Throughout college I took art classes alongside my environmental science curriculum, focusing on using reclaimed materials to tell stories about the marine environment. Today, I am focused on making artwork in my Santa Cruz studio while balancing my research activities with the Conservation Science division at the Monterey Bay Aquarium, where I have worked for the last few years. Looking back, my time with O'Neill Sea Odyssey as an 11 year-old sparked something that continues to drive my life’s work with the ocean. I think it’s like scooping phytoplankton out of the ocean and looking at them under a microscope for the first time; if you look beneath the surface of things, there’s so much more to learn.
Environmental education is really a form of civic education. It is a way of teaching young people what it means to be a good community member, a good American, and good world citizen.

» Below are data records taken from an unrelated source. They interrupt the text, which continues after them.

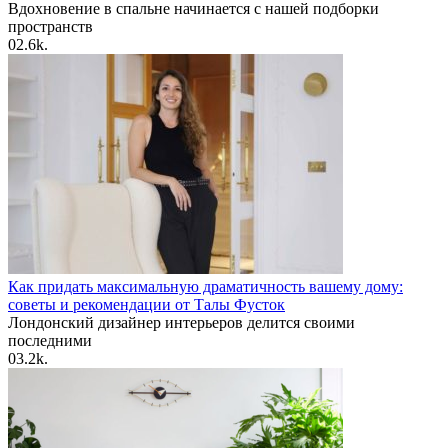
Вдохновение в спальне начинается с нашей подборки
пространств
0
2.6k.
Как придать максимальную драматичность вашему дому:
советы и рекомендации от Талы Фусток
Лондонский дизайнер интерьеров делится своими
последними
0
3.2k.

By teaching students about the natural world and its resource - a world that they will soon be responsible for - it clearly demonstrates what is at stake if they vote for legislation that threatens their environment, or if they choose certain behaviors that are damaging to local ecosystems. It’s hard to justify dumping your car oil down the storm drain when you’ve seen a baby sea otter playing in the kelp forest, for example. Establishing these types of social norms is the fundamental goal of environmental education programs, and it is why access to such programs is of the utmost importance.
What does the ocean mean to you?
I’ve been fortunate to make the ocean a central part of my life and livelihood. Growing up surfing and fishing in the Monterey Bay National Marine Sanctuary, I was lucky to experience what an intact ocean ecosystem really is. Seeing phytoplankton under a microscope for the first time as a 6th grader on the O’Neill Sea Odyssey sparked a sense of wonder that later inspired me to study ocean science in college.
As an undergrad and Master’s student at Stanford I took courses in marine ecology, art, and mechanical engineering while conducting research on great white sharks. Since graduating in 2012, I have worked for the Monterey Bay Aquarium where I travel extensively to tag and release bluefin tuna to reveal their migratory patterns and promote their sustainable management.
Spending so much time on the water has exposed me to the beauty and biodiversity of the ocean, as well as the tremendous sustainability threats facing it from overfishing, plastic pollution, and rapid climate change. I feel a responsibility to communicate about these issues in engaging, accessible ways, and I see my professional art practice as a way of stimulating productive dialogue around ocean protection.
In short, to me the ocean is everything. Everything I learn about it leads me to a new question - just like every wave I catch makes me want to catch another one! Thanks O’Neill Sea Odyssey for sparking my fire and for providing so many kids with foundational ocean experiences!
Thank you, Ethan, for sharing your experience and unique perspective. Your path beyond OSO is a testament to your commitment to ocean conservation. We're grateful for your support and dedication.